# Requirement
Scan the listing for the word "refund" and report every line that contains it.

# Material to process
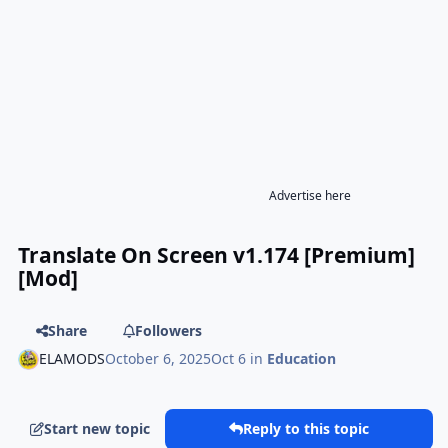
Advertise here
Translate On Screen v1.174 [Premium]
[Mod]
Share
Followers
ELAMODS
October 6, 2025
Oct 6
in
Education
Start new topic
Reply to this topic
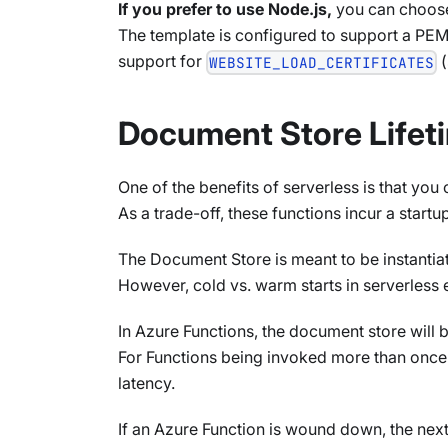
If you prefer to use Node.js,
you can choose
The template is configured to support a PEM
support for
(
WEBSITE_LOAD_CERTIFICATES
Document Store Lifeti
One of the benefits of serverless is that you
As a trade-off, these functions incur a start
The Document Store is meant to be instantiate
However, cold vs. warm starts in serverless
In Azure Functions, the document store will 
For Functions being invoked more than once 
latency.
If an Azure Function is wound down, the next t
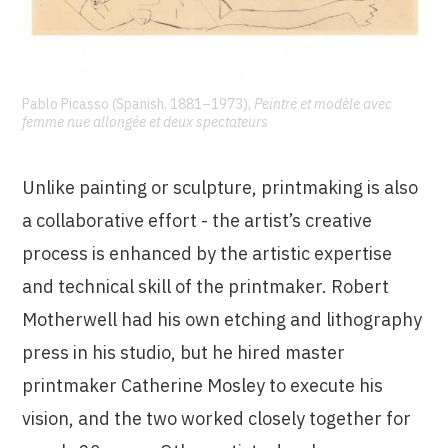
Pablo Picasso (Spanish, 1881–1973),
Peintre et modèle avec
femme nue allongée et deux spectateurs
Unlike painting or sculpture, printmaking is also
a collaborative effort - the artist’s creative
process is enhanced by the artistic expertise
and technical skill of the printmaker. Robert
Motherwell had his own etching and lithography
press in his studio, but he hired master
printmaker Catherine Mosley to execute his
vision, and the two worked closely together for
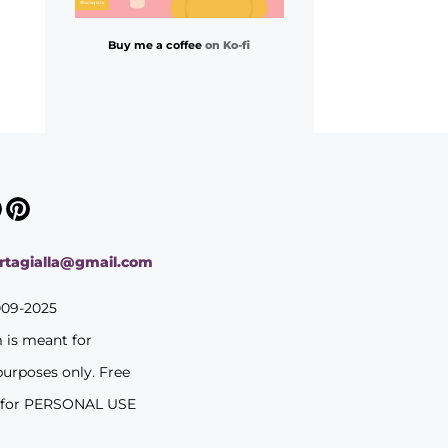
Buy me a coffee
on Ko-fi
ortagialla@gmail.com
009-2025
m is meant for
purposes only. Free
 for PERSONAL USE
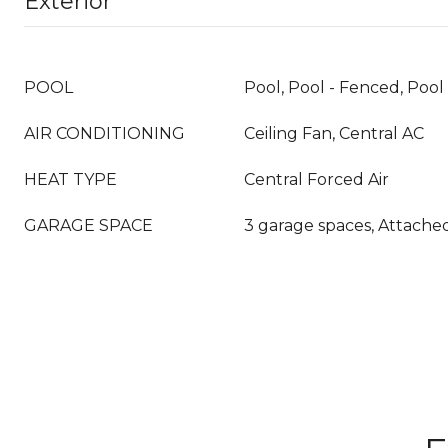
Exterior
POOL
Pool, Pool - Fenced, Pool
AIR CONDITIONING
Ceiling Fan, Central AC
HEAT TYPE
Central Forced Air
GARAGE SPACE
3 garage spaces, Attache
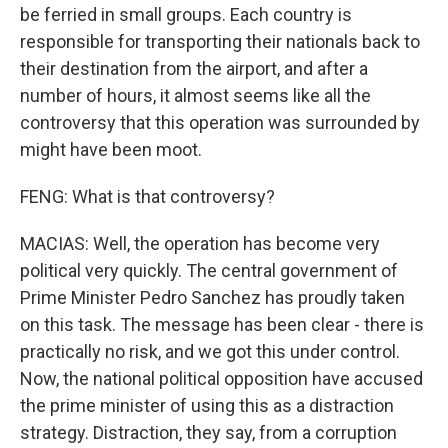
be ferried in small groups. Each country is
responsible for transporting their nationals back to
their destination from the airport, and after a
number of hours, it almost seems like all the
controversy that this operation was surrounded by
might have been moot.
FENG: What is that controversy?
MACIAS: Well, the operation has become very
political very quickly. The central government of
Prime Minister Pedro Sanchez has proudly taken
on this task. The message has been clear - there is
practically no risk, and we got this under control.
Now, the national political opposition have accused
the prime minister of using this as a distraction
strategy. Distraction, they say, from a corruption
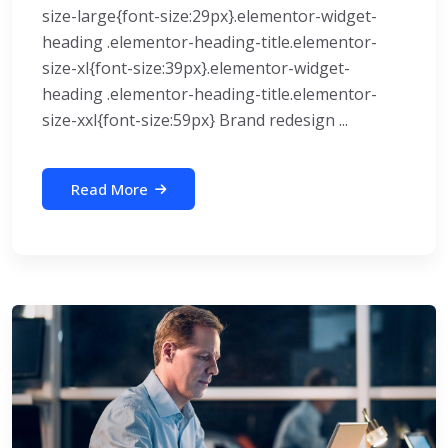
size-large{font-size:29px}.elementor-widget-
heading .elementor-heading-title.elementor-
size-xl{font-size:39px}.elementor-widget-
heading .elementor-heading-title.elementor-
size-xxl{font-size:59px} Brand redesign ...
Read More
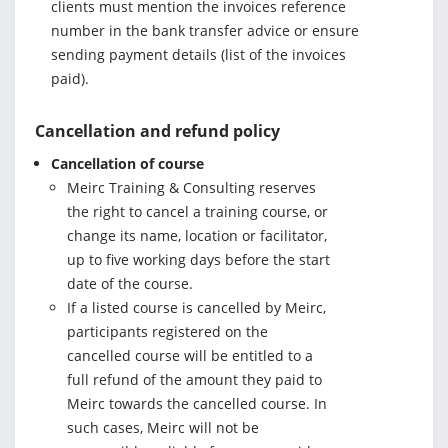
clients must mention the invoices reference
number in the bank transfer advice or ensure
sending payment details (list of the invoices
paid).
Cancellation and refund policy
Cancellation of course
Meirc Training & Consulting reserves
the right to cancel a training course, or
change its name, location or facilitator,
up to five working days before the start
date of the course.
If a listed course is cancelled by Meirc,
participants registered on the
cancelled course will be entitled to a
full refund of the amount they paid to
Meirc towards the cancelled course. In
such cases, Meirc will not be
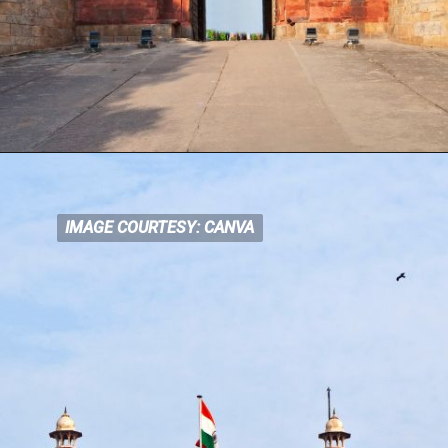
IMAGE COURTESY: CANVA
IMAGE COURTESY: CANVA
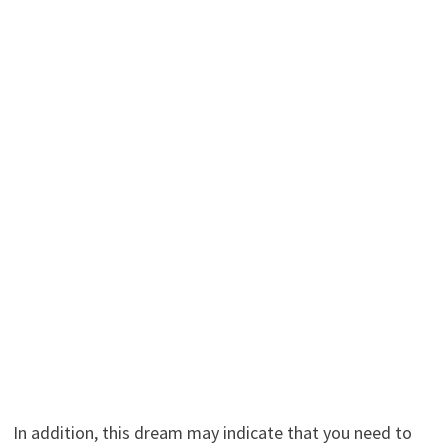
In addition, this dream may indicate that you need to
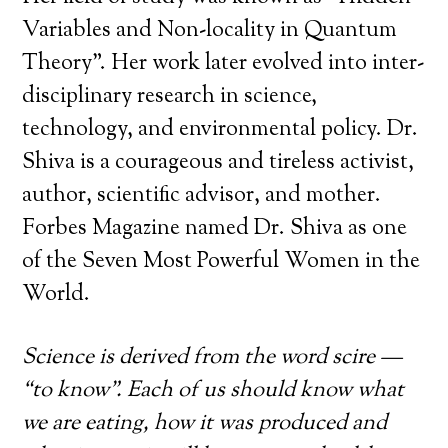
Variables and Non-locality in Quantum
Theory”. Her work later evolved into inter-
disciplinary research in science,
technology, and environmental policy. Dr.
Shiva is a courageous and tireless activist,
author, scientific advisor, and mother.
Forbes Magazine named Dr. Shiva as one
of the Seven Most Powerful Women in the
World.
Science is derived from the word scire —
“to know”. Each of us should know what
we are eating, how it was produced and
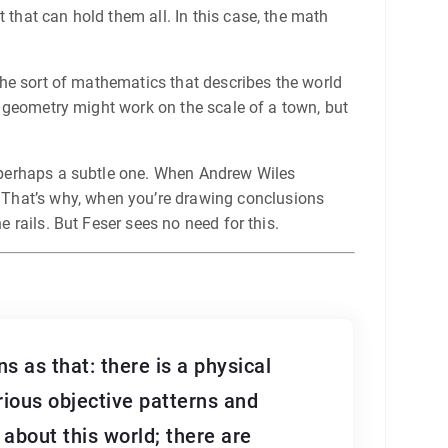
 that can hold them all. In this case, the math
 the sort of mathematics that describes the world
an geometry might work on the scale of a town, but
g, perhaps a subtle one. When Andrew Wiles
 That’s why, when you’re drawing conclusions
e rails. But Feser sees no need for this.
s as that: there is a physical
rious objective patterns and
n about this world; there are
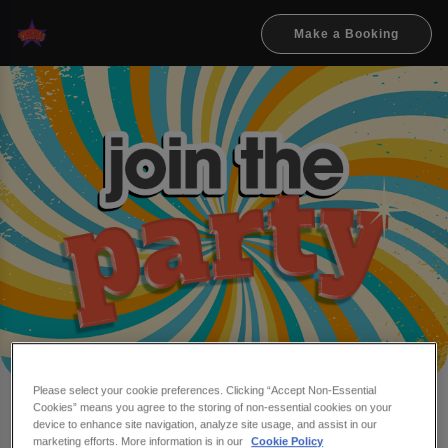
Make a Booking
Please select your cookie preferences. Clicking “Accept Non-Essential
Cookies” means you agree to the storing of non-essential cookies on your
Make a booking at Flares
device to enhance site navigation, analyze site usage, and assist in our
marketing efforts. More information is in our
Cookie Policy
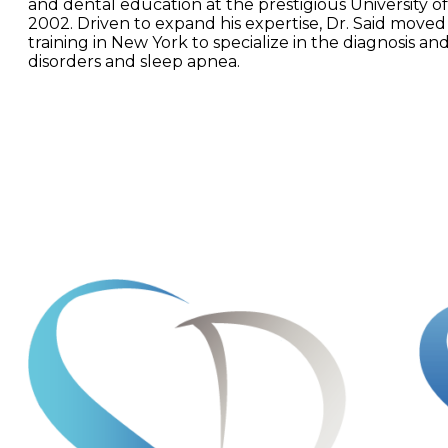
and dental education at the prestigious University of
2002. Driven to expand his expertise, Dr. Said moved
training in New York to specialize in the diagnosis a
disorders and sleep apnea.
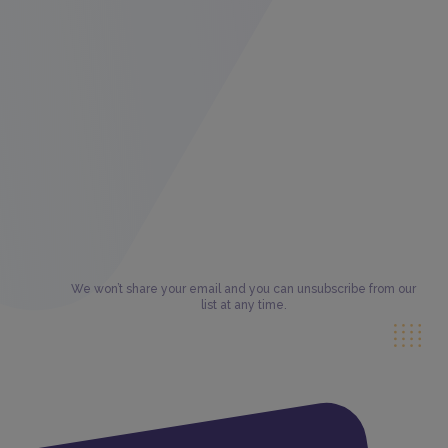
We won’t share your email and you can unsubscribe from our
list at any time.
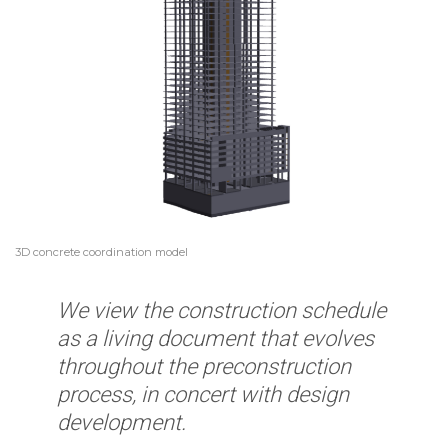
3D concrete coordination model
We view the construction schedule
as a living document that evolves
throughout the preconstruction
process, in concert with design
development.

# Exercise response
Cancellation and refund policy
full refund of the amount they paid to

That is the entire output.